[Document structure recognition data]
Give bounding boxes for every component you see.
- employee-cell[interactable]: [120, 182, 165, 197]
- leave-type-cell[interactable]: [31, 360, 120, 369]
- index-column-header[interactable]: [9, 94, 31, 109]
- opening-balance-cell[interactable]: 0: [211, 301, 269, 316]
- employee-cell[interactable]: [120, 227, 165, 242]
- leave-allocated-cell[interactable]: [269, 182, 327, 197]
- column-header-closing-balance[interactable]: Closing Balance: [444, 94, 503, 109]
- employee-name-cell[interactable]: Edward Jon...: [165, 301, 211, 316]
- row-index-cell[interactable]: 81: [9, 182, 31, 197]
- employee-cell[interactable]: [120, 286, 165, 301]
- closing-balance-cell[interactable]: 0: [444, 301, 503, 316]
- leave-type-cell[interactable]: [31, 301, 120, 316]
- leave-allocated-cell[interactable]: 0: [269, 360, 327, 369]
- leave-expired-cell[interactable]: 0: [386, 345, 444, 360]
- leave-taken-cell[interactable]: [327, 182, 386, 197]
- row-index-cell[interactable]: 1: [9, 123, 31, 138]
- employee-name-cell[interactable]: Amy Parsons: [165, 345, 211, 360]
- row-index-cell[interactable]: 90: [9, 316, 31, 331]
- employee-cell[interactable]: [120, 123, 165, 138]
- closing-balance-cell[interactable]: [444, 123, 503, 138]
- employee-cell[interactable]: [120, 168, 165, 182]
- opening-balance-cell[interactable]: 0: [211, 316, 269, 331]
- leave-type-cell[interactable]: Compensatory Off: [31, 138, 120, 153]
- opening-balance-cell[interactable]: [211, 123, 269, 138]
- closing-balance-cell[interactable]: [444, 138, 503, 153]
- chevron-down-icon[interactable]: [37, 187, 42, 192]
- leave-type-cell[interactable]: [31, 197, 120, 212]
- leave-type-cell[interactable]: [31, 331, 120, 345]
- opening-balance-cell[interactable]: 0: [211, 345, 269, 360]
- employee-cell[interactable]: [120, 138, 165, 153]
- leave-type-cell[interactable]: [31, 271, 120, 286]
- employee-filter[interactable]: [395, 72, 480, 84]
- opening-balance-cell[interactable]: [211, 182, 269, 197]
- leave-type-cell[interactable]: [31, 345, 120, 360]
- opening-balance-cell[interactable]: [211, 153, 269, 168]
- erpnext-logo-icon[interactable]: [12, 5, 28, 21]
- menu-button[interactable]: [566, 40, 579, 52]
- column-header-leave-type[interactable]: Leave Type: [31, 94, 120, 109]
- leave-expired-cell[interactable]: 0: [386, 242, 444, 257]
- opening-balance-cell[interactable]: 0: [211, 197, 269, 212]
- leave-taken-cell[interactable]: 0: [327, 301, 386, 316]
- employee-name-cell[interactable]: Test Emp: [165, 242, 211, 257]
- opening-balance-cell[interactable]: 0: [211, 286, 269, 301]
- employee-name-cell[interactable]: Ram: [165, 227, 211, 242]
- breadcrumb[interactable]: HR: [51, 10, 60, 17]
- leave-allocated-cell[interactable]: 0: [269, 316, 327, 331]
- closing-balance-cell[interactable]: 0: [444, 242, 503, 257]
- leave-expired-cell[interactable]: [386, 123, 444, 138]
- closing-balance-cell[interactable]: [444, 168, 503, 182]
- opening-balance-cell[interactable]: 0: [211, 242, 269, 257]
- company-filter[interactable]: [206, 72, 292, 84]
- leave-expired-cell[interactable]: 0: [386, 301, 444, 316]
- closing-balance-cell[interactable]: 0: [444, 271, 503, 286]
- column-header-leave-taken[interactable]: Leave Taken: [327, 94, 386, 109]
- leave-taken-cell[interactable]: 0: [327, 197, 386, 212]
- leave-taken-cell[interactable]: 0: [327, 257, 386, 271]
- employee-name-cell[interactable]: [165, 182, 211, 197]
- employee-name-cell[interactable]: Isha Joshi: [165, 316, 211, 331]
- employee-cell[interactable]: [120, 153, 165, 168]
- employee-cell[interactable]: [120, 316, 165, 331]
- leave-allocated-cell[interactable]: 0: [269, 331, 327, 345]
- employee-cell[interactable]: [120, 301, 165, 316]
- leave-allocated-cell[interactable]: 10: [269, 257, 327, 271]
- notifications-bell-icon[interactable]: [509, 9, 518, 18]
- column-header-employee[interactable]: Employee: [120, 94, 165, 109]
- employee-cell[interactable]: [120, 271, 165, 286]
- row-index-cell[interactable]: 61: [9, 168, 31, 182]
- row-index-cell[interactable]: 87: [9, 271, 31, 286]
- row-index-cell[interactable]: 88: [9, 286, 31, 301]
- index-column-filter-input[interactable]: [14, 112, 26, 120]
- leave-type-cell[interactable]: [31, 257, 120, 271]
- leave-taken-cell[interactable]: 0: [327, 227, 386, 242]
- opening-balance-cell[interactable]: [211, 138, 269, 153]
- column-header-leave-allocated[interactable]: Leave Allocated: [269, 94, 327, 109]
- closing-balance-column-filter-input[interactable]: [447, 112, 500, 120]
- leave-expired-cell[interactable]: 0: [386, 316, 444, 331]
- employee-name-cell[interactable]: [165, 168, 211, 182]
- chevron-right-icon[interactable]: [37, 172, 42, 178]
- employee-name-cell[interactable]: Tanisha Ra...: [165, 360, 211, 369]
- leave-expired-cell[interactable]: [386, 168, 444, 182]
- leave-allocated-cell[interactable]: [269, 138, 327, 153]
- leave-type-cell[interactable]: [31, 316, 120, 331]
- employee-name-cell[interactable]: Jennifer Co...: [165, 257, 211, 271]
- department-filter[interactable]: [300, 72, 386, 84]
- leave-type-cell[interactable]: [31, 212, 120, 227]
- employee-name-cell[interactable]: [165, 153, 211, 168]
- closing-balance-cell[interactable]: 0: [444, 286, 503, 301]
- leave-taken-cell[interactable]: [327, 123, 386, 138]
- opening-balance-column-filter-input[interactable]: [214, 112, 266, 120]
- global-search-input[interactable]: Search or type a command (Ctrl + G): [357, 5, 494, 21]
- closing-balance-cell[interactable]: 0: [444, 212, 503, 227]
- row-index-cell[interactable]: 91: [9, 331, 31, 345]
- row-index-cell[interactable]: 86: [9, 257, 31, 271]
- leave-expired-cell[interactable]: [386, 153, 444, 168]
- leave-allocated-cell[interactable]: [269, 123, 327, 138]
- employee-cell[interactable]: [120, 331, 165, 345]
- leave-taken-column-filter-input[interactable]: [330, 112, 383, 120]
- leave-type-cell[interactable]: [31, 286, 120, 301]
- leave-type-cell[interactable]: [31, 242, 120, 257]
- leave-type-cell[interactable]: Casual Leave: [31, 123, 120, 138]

* [What is being asked]
The entries must all be transcribed exactly.

* [Exercise solution]
Give bounding boxes for every component you see.
- employee-cell[interactable]: [120, 182, 165, 197]
- leave-type-cell[interactable]: [31, 360, 120, 369]
- index-column-header[interactable]: [9, 94, 31, 109]
- opening-balance-cell[interactable]: 0: [211, 301, 269, 316]
- employee-cell[interactable]: [120, 227, 165, 242]
- leave-allocated-cell[interactable]: [269, 182, 327, 197]
- column-header-closing-balance[interactable]: Closing Balance: [444, 94, 503, 109]
- employee-name-cell[interactable]: Edward Jon...: [165, 301, 211, 316]
- row-index-cell[interactable]: 81: [9, 182, 31, 197]
- employee-cell[interactable]: [120, 286, 165, 301]
- closing-balance-cell[interactable]: 0: [444, 301, 503, 316]
- leave-type-cell[interactable]: [31, 301, 120, 316]
- leave-allocated-cell[interactable]: 0: [269, 360, 327, 369]
- leave-expired-cell[interactable]: 0: [386, 345, 444, 360]
- leave-taken-cell[interactable]: [327, 182, 386, 197]
- row-index-cell[interactable]: 1: [9, 123, 31, 138]
- employee-name-cell[interactable]: Amy Parsons: [165, 345, 211, 360]
- row-index-cell[interactable]: 90: [9, 316, 31, 331]
- employee-cell[interactable]: [120, 123, 165, 138]
- closing-balance-cell[interactable]: [444, 123, 503, 138]
- employee-cell[interactable]: [120, 168, 165, 182]
- opening-balance-cell[interactable]: 0: [211, 316, 269, 331]
- leave-type-cell[interactable]: Compensatory Off: [31, 138, 120, 153]
- opening-balance-cell[interactable]: [211, 123, 269, 138]
- closing-balance-cell[interactable]: [444, 138, 503, 153]
- chevron-down-icon[interactable]: [37, 187, 42, 192]
- leave-type-cell[interactable]: [31, 197, 120, 212]
- leave-type-cell[interactable]: [31, 331, 120, 345]
- opening-balance-cell[interactable]: 0: [211, 345, 269, 360]
- employee-cell[interactable]: [120, 138, 165, 153]
- leave-type-cell[interactable]: [31, 271, 120, 286]
- employee-filter[interactable]: [395, 72, 480, 84]
- opening-balance-cell[interactable]: [211, 182, 269, 197]
- leave-type-cell[interactable]: [31, 345, 120, 360]
- opening-balance-cell[interactable]: [211, 153, 269, 168]
- erpnext-logo-icon[interactable]: [12, 5, 28, 21]
- menu-button[interactable]: [566, 40, 579, 52]
- column-header-leave-type[interactable]: Leave Type: [31, 94, 120, 109]
- leave-expired-cell[interactable]: 0: [386, 242, 444, 257]
- opening-balance-cell[interactable]: 0: [211, 197, 269, 212]
- leave-taken-cell[interactable]: 0: [327, 301, 386, 316]
- employee-name-cell[interactable]: Test Emp: [165, 242, 211, 257]
- opening-balance-cell[interactable]: 0: [211, 286, 269, 301]
- employee-name-cell[interactable]: Ram: [165, 227, 211, 242]
- breadcrumb[interactable]: HR: [51, 10, 60, 17]
- leave-allocated-cell[interactable]: 0: [269, 316, 327, 331]
- closing-balance-cell[interactable]: 0: [444, 242, 503, 257]
- leave-expired-cell[interactable]: [386, 123, 444, 138]
- closing-balance-cell[interactable]: [444, 168, 503, 182]
- opening-balance-cell[interactable]: 0: [211, 242, 269, 257]
- company-filter[interactable]: [206, 72, 292, 84]
- leave-expired-cell[interactable]: 0: [386, 301, 444, 316]
- closing-balance-cell[interactable]: 0: [444, 271, 503, 286]
- column-header-leave-taken[interactable]: Leave Taken: [327, 94, 386, 109]
- leave-taken-cell[interactable]: 0: [327, 197, 386, 212]
- leave-taken-cell[interactable]: 0: [327, 257, 386, 271]
- employee-name-cell[interactable]: [165, 182, 211, 197]
- employee-name-cell[interactable]: Isha Joshi: [165, 316, 211, 331]
- employee-cell[interactable]: [120, 153, 165, 168]
- employee-cell[interactable]: [120, 316, 165, 331]
- leave-allocated-cell[interactable]: 0: [269, 331, 327, 345]
- employee-cell[interactable]: [120, 301, 165, 316]
- leave-allocated-cell[interactable]: 10: [269, 257, 327, 271]
- notifications-bell-icon[interactable]: [509, 9, 518, 18]
- column-header-employee[interactable]: Employee: [120, 94, 165, 109]
- employee-cell[interactable]: [120, 271, 165, 286]
- row-index-cell[interactable]: 61: [9, 168, 31, 182]
- row-index-cell[interactable]: 87: [9, 271, 31, 286]
- row-index-cell[interactable]: 88: [9, 286, 31, 301]
- index-column-filter-input[interactable]: [14, 112, 26, 120]
- leave-type-cell[interactable]: [31, 257, 120, 271]
- leave-taken-cell[interactable]: 0: [327, 227, 386, 242]
- opening-balance-cell[interactable]: [211, 138, 269, 153]
- column-header-leave-allocated[interactable]: Leave Allocated: [269, 94, 327, 109]
- closing-balance-column-filter-input[interactable]: [447, 112, 500, 120]
- leave-expired-cell[interactable]: 0: [386, 316, 444, 331]
- employee-name-cell[interactable]: [165, 168, 211, 182]
- chevron-right-icon[interactable]: [37, 172, 42, 178]
- employee-name-cell[interactable]: Tanisha Ra...: [165, 360, 211, 369]
- leave-expired-cell[interactable]: [386, 168, 444, 182]
- leave-allocated-cell[interactable]: [269, 138, 327, 153]
- leave-type-cell[interactable]: [31, 316, 120, 331]
- employee-name-cell[interactable]: Jennifer Co...: [165, 257, 211, 271]
- department-filter[interactable]: [300, 72, 386, 84]
- leave-type-cell[interactable]: [31, 212, 120, 227]
- employee-name-cell[interactable]: [165, 153, 211, 168]
- closing-balance-cell[interactable]: 0: [444, 286, 503, 301]
- leave-taken-cell[interactable]: [327, 123, 386, 138]
- opening-balance-column-filter-input[interactable]: [214, 112, 266, 120]
- global-search-input[interactable]: Search or type a command (Ctrl + G): [357, 5, 494, 21]
- closing-balance-cell[interactable]: 0: [444, 212, 503, 227]
- row-index-cell[interactable]: 91: [9, 331, 31, 345]
- row-index-cell[interactable]: 86: [9, 257, 31, 271]
- leave-expired-cell[interactable]: [386, 153, 444, 168]
- leave-allocated-cell[interactable]: [269, 123, 327, 138]
- employee-cell[interactable]: [120, 331, 165, 345]
- leave-taken-column-filter-input[interactable]: [330, 112, 383, 120]
- leave-type-cell[interactable]: [31, 286, 120, 301]
- leave-type-cell[interactable]: [31, 242, 120, 257]
- leave-type-cell[interactable]: Casual Leave: [31, 123, 120, 138]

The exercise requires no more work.